▶ Work item: Repeat the entries that appear below, exactly as they are given.

═════ Information provided

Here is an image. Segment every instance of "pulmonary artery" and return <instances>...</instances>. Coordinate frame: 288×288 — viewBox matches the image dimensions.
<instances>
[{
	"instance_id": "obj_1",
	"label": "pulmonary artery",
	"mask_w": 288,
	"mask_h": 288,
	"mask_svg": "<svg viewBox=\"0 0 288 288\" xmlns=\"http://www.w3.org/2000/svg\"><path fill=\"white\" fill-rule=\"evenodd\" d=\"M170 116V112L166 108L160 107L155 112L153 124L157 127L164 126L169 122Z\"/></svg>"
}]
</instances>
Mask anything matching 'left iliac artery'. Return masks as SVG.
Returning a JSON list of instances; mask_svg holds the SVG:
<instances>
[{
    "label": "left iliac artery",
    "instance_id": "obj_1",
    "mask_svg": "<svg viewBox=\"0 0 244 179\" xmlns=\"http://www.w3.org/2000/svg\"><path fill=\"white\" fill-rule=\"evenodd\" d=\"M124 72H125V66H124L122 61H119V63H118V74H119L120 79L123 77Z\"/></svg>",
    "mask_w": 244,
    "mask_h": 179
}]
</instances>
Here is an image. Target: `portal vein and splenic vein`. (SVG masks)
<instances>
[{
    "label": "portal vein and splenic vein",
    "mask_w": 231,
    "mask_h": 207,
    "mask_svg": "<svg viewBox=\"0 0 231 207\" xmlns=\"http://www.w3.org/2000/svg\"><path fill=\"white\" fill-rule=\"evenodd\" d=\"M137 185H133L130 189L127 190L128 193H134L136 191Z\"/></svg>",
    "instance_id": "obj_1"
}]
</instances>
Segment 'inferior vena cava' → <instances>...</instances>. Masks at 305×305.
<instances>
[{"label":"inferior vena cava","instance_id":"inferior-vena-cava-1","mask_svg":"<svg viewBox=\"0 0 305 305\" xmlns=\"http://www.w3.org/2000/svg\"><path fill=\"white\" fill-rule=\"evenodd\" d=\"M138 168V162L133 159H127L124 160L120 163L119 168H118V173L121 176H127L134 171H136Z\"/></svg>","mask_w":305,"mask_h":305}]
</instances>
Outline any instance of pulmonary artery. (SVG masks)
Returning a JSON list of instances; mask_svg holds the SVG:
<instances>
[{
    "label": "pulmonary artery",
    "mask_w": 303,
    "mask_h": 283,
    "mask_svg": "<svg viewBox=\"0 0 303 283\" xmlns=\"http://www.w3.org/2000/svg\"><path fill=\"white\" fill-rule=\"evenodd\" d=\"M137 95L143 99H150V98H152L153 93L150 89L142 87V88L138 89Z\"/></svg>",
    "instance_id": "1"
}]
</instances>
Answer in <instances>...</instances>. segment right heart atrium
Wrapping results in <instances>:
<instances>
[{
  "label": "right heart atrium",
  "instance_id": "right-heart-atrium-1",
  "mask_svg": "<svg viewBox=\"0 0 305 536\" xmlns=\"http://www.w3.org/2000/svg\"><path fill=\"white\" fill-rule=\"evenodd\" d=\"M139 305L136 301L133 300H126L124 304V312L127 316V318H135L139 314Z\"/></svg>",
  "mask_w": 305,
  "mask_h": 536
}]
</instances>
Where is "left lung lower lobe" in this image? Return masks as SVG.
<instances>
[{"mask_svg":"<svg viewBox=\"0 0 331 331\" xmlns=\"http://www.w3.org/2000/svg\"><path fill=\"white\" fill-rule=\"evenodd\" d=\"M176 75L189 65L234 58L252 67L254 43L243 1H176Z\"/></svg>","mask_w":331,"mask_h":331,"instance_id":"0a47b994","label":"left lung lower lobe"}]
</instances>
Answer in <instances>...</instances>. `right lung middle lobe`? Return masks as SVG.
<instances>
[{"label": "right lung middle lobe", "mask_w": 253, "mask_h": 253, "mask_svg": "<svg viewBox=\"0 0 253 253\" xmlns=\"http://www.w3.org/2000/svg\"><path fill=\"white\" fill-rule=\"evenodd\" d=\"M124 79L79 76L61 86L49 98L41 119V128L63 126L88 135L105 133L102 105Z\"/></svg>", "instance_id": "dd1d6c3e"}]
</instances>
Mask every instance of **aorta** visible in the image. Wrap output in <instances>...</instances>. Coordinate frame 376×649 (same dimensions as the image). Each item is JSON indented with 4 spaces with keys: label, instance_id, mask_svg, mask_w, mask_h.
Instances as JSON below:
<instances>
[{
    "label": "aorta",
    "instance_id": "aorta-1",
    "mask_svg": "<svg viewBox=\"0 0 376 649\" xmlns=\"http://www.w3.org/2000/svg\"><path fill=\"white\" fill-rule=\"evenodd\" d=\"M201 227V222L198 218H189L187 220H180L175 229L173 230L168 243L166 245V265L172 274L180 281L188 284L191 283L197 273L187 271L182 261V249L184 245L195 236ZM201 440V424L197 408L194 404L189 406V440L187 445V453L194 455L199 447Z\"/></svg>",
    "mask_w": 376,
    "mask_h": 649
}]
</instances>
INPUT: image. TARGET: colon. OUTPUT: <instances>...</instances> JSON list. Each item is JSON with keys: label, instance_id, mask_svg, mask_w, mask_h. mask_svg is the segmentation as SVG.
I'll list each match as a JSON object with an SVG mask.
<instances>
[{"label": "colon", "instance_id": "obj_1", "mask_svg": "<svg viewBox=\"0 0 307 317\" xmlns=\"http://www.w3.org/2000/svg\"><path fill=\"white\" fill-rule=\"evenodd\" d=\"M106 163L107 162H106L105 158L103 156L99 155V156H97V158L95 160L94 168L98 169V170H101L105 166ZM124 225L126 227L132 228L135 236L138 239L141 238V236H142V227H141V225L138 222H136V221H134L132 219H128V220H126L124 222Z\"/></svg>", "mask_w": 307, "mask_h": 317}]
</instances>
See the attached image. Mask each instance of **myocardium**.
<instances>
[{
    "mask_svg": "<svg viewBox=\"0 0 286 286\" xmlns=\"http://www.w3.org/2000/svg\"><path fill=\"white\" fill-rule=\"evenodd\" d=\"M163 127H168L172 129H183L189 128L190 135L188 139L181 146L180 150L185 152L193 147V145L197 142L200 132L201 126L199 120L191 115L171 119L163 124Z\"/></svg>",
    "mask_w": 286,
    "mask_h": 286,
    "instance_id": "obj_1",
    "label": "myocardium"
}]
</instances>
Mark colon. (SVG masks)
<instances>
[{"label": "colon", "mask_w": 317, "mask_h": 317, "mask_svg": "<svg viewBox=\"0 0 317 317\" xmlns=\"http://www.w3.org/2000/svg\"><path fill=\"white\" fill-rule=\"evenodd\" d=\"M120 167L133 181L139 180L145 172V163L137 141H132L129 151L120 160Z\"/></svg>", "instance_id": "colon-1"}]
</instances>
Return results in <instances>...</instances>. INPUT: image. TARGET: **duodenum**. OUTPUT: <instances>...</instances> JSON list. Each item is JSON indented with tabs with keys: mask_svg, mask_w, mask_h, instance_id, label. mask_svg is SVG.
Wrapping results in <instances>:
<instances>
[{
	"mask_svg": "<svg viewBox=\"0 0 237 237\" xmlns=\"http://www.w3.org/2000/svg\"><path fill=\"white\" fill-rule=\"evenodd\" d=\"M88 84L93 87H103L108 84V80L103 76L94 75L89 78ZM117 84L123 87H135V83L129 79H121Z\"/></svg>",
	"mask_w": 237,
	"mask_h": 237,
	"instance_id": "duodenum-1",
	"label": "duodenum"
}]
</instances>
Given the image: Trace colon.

══════════

▶ Output for this exercise:
Here is an image. Segment every instance of "pulmonary artery" and return <instances>...</instances>. Coordinate frame: 288×288 — viewBox matches the image dimensions.
<instances>
[{
	"instance_id": "obj_1",
	"label": "pulmonary artery",
	"mask_w": 288,
	"mask_h": 288,
	"mask_svg": "<svg viewBox=\"0 0 288 288\" xmlns=\"http://www.w3.org/2000/svg\"><path fill=\"white\" fill-rule=\"evenodd\" d=\"M170 116V112L166 108L160 107L155 112L153 124L157 127L164 126L169 122Z\"/></svg>"
}]
</instances>
Mask anything matching 'left iliac artery'. Return masks as SVG.
Returning a JSON list of instances; mask_svg holds the SVG:
<instances>
[{
    "label": "left iliac artery",
    "instance_id": "obj_1",
    "mask_svg": "<svg viewBox=\"0 0 244 179\" xmlns=\"http://www.w3.org/2000/svg\"><path fill=\"white\" fill-rule=\"evenodd\" d=\"M124 72H125V66H124L122 61H119V63H118V74H119L120 79L123 77Z\"/></svg>",
    "mask_w": 244,
    "mask_h": 179
}]
</instances>
Here is an image. Target: `portal vein and splenic vein`. (SVG masks)
<instances>
[{
    "label": "portal vein and splenic vein",
    "mask_w": 231,
    "mask_h": 207,
    "mask_svg": "<svg viewBox=\"0 0 231 207\" xmlns=\"http://www.w3.org/2000/svg\"><path fill=\"white\" fill-rule=\"evenodd\" d=\"M137 185H133L130 189L127 190L128 193H134L136 191Z\"/></svg>",
    "instance_id": "obj_1"
}]
</instances>
Segment 'inferior vena cava' → <instances>...</instances>. Masks at 305×305.
<instances>
[{"label":"inferior vena cava","instance_id":"inferior-vena-cava-1","mask_svg":"<svg viewBox=\"0 0 305 305\" xmlns=\"http://www.w3.org/2000/svg\"><path fill=\"white\" fill-rule=\"evenodd\" d=\"M138 168V162L133 159H127L124 160L120 163L119 168H118V173L121 176H127L134 171H136Z\"/></svg>","mask_w":305,"mask_h":305}]
</instances>
Outline any instance of pulmonary artery. (SVG masks)
Returning a JSON list of instances; mask_svg holds the SVG:
<instances>
[{
    "label": "pulmonary artery",
    "mask_w": 303,
    "mask_h": 283,
    "mask_svg": "<svg viewBox=\"0 0 303 283\" xmlns=\"http://www.w3.org/2000/svg\"><path fill=\"white\" fill-rule=\"evenodd\" d=\"M137 95L143 99H150V98H152L153 93L150 89L142 87V88L138 89Z\"/></svg>",
    "instance_id": "1"
}]
</instances>
Answer in <instances>...</instances>. segment right heart atrium
Wrapping results in <instances>:
<instances>
[{
  "label": "right heart atrium",
  "instance_id": "right-heart-atrium-1",
  "mask_svg": "<svg viewBox=\"0 0 305 536\" xmlns=\"http://www.w3.org/2000/svg\"><path fill=\"white\" fill-rule=\"evenodd\" d=\"M139 305L136 301L133 300H126L124 304V312L127 316V318H135L139 314Z\"/></svg>",
  "mask_w": 305,
  "mask_h": 536
}]
</instances>
Where is "left lung lower lobe" in this image? Return masks as SVG.
<instances>
[{"mask_svg":"<svg viewBox=\"0 0 331 331\" xmlns=\"http://www.w3.org/2000/svg\"><path fill=\"white\" fill-rule=\"evenodd\" d=\"M176 75L189 65L234 58L252 67L254 43L243 1H176Z\"/></svg>","mask_w":331,"mask_h":331,"instance_id":"0a47b994","label":"left lung lower lobe"}]
</instances>
Answer in <instances>...</instances>. `right lung middle lobe`? Return masks as SVG.
<instances>
[{"label": "right lung middle lobe", "mask_w": 253, "mask_h": 253, "mask_svg": "<svg viewBox=\"0 0 253 253\" xmlns=\"http://www.w3.org/2000/svg\"><path fill=\"white\" fill-rule=\"evenodd\" d=\"M124 79L79 76L61 86L49 98L41 119V128L63 126L88 135L105 133L102 105Z\"/></svg>", "instance_id": "dd1d6c3e"}]
</instances>
Mask every instance of **aorta** visible in the image. Wrap output in <instances>...</instances>. Coordinate frame 376×649 (same dimensions as the image). Each item is JSON indented with 4 spaces with keys: label, instance_id, mask_svg, mask_w, mask_h.
Instances as JSON below:
<instances>
[{
    "label": "aorta",
    "instance_id": "aorta-1",
    "mask_svg": "<svg viewBox=\"0 0 376 649\" xmlns=\"http://www.w3.org/2000/svg\"><path fill=\"white\" fill-rule=\"evenodd\" d=\"M201 227V222L198 218H189L187 220H180L175 229L173 230L168 243L166 245V265L172 274L180 281L188 284L191 283L197 273L187 271L182 261V249L184 245L195 236ZM201 440V424L197 408L194 404L189 406V440L187 445V453L194 455L199 447Z\"/></svg>",
    "mask_w": 376,
    "mask_h": 649
}]
</instances>
INPUT: image. TARGET: colon. OUTPUT: <instances>...</instances> JSON list. Each item is JSON with keys: label, instance_id, mask_svg, mask_w, mask_h. mask_svg is the segmentation as SVG.
I'll list each match as a JSON object with an SVG mask.
<instances>
[{"label": "colon", "instance_id": "obj_1", "mask_svg": "<svg viewBox=\"0 0 307 317\" xmlns=\"http://www.w3.org/2000/svg\"><path fill=\"white\" fill-rule=\"evenodd\" d=\"M106 163L107 162H106L105 158L103 156L99 155V156H97V158L95 160L94 168L98 169V170H101L105 166ZM124 225L126 227L132 228L135 236L138 239L141 238V236H142V227H141V225L138 222H136V221H134L132 219H128V220H126L124 222Z\"/></svg>", "mask_w": 307, "mask_h": 317}]
</instances>
See the attached image. Mask each instance of **myocardium**.
<instances>
[{
    "mask_svg": "<svg viewBox=\"0 0 286 286\" xmlns=\"http://www.w3.org/2000/svg\"><path fill=\"white\" fill-rule=\"evenodd\" d=\"M163 127H168L172 129H183L189 128L190 135L188 139L181 146L180 150L185 152L193 147V145L197 142L200 132L201 126L199 120L191 115L171 119L163 124Z\"/></svg>",
    "mask_w": 286,
    "mask_h": 286,
    "instance_id": "obj_1",
    "label": "myocardium"
}]
</instances>
Mark colon. (SVG masks)
<instances>
[{"label": "colon", "mask_w": 317, "mask_h": 317, "mask_svg": "<svg viewBox=\"0 0 317 317\" xmlns=\"http://www.w3.org/2000/svg\"><path fill=\"white\" fill-rule=\"evenodd\" d=\"M120 167L133 181L139 180L145 172V163L137 141H132L129 151L120 160Z\"/></svg>", "instance_id": "colon-1"}]
</instances>
Return results in <instances>...</instances>. INPUT: image. TARGET: **duodenum**. OUTPUT: <instances>...</instances> JSON list. Each item is JSON indented with tabs with keys: mask_svg, mask_w, mask_h, instance_id, label. mask_svg is SVG.
Wrapping results in <instances>:
<instances>
[{
	"mask_svg": "<svg viewBox=\"0 0 237 237\" xmlns=\"http://www.w3.org/2000/svg\"><path fill=\"white\" fill-rule=\"evenodd\" d=\"M88 84L93 87H103L108 84V80L103 76L94 75L89 78ZM117 84L123 87H135V83L129 79H121Z\"/></svg>",
	"mask_w": 237,
	"mask_h": 237,
	"instance_id": "duodenum-1",
	"label": "duodenum"
}]
</instances>
Given the image: Trace colon.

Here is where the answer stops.